Q: The IL-17A inhibitors are now well established. How has their introduction changed the standard of care for patients with psoriasis? 

Dr. Papp: There has been a quantum jump in our expectations to achieve higher levels of clearance. At the time the PASI 75 target was established, which was almost 2 decades ago, it was a reasonable threshold. It was the gauge by which we were measuring response because most of the drugs that we were using, such as the tumor necrosis factor (TNF) inhibitors couldn’t achieve much better than PASI 75 responses. The prime directive when the IL-17As were developed was finding an optimal dose to treat psoriasis. They could push for higher exposures, which led to much higher efficacy compared to the TNF antagonists.
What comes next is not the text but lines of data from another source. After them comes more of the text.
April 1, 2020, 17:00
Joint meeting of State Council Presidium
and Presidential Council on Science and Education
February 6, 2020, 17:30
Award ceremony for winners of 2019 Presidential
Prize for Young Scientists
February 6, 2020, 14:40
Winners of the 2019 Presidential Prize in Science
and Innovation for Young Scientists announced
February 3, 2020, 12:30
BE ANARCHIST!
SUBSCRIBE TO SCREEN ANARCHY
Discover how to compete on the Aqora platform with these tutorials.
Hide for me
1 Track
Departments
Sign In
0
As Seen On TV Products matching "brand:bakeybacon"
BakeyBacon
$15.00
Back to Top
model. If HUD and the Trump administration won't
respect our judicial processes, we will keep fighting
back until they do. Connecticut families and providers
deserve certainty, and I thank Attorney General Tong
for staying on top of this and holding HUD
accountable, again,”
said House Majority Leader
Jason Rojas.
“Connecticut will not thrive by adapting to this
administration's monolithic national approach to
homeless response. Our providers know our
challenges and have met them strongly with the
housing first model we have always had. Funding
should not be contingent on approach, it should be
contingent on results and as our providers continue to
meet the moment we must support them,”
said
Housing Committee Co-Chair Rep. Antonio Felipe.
Dr. Langley: We recognize that the IL-23/Th17/IL-17A pathway is the critical pathway in regulating psoriasis. The rapid, robust, and sustained improvement in psoriasis with the IL-17A inhibitors observed in clinical trials has helped confirm that understanding.
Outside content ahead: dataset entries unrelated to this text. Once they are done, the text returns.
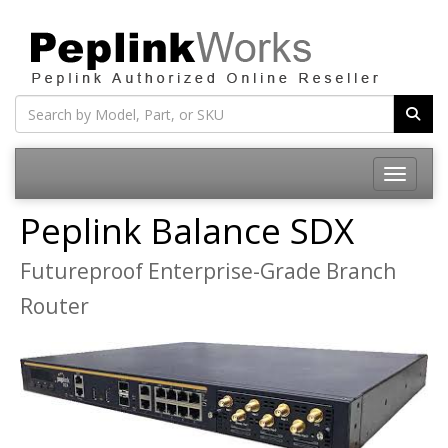
Toggle na
Peplink Balance SDX
Futureproof Enterprise-Grade Branch
Router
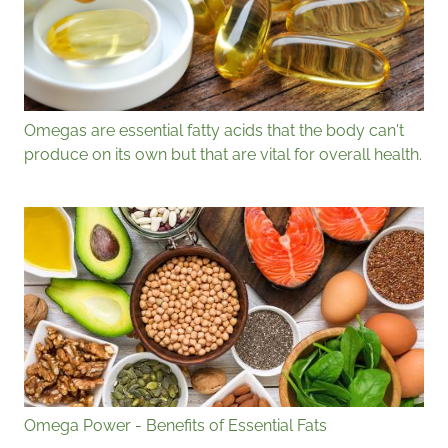
Omegas are essential fatty acids that the body can't
produce on its own but that are vital for overall health.
Omega Power - Benefits of Essential Fats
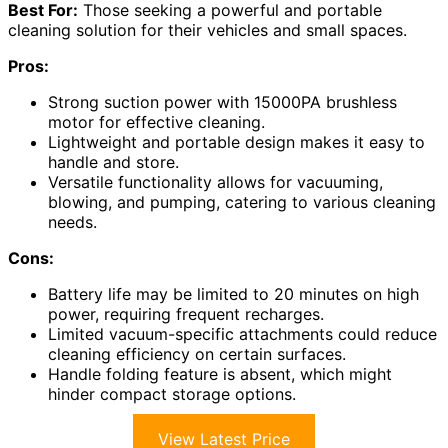
Best For:
Those seeking a powerful and portable
cleaning solution for their vehicles and small spaces.
Pros:
Strong suction power with 15000PA brushless
motor for effective cleaning.
Lightweight and portable design makes it easy to
handle and store.
Versatile functionality allows for vacuuming,
blowing, and pumping, catering to various cleaning
needs.
Cons:
Battery life may be limited to 20 minutes on high
power, requiring frequent recharges.
Limited vacuum-specific attachments could reduce
cleaning efficiency on certain surfaces.
Handle folding feature is absent, which might
hinder compact storage options.
View Latest Price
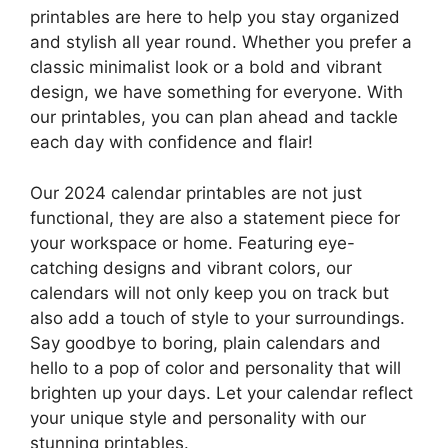
printables are here to help you stay organized
and stylish all year round. Whether you prefer a
classic minimalist look or a bold and vibrant
design, we have something for everyone. With
our printables, you can plan ahead and tackle
each day with confidence and flair!
Our 2024 calendar printables are not just
functional, they are also a statement piece for
your workspace or home. Featuring eye-
catching designs and vibrant colors, our
calendars will not only keep you on track but
also add a touch of style to your surroundings.
Say goodbye to boring, plain calendars and
hello to a pop of color and personality that will
brighten up your days. Let your calendar reflect
your unique style and personality with our
stunning printables.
Also, recent data from ixekizumab and in the FUTURE studies with secukinumab have shown efficacy in psoriatic arthritis (PsA) that has rivaled that of the TNF antagonists, which to this point have been the gold standard for treatment of PsA.

Q: What is the biggest impact on standard of care for these patients in the real world?

Dr. Langley: Achievement of PASI 90 and PASI 100 is significant with IL-17 inhibitors. Being essentially clear or almost clear is meaningful to patients. It has been shown that it correlates highly with the Dermatologic Quality of Life Index. Patients are essentially telling us that they have a normal quality of life, and some can now wear shorts or clothes that reveal their arms.

Q: Why are 5-year data important for physicians?

Dr. Papp: Five-year data are important to physicians treating psoriasis with any of the biologics because the 5-year data set the tone for the durability of response and the ability of a particular agent to not only maintain response but to maintain a high level of response. At 5 years, you also have a robust test of safety.

Please comment on the importance of registry data, in particular, the value of the data found in PURE.

Dr. Papp: Even though inclusion criteria for clinical trials are more liberal now than they were 5 or 6 years ago, they are still highly regulated. The registry data help on two fronts.

They consolidate or complement the results from the clinical trials. It gives us a little more insight into the real-world safety signals, when you’re throwing in a mix of patients who have pre-existing diseases and comorbidities. The registry also provides a real-world view of durability.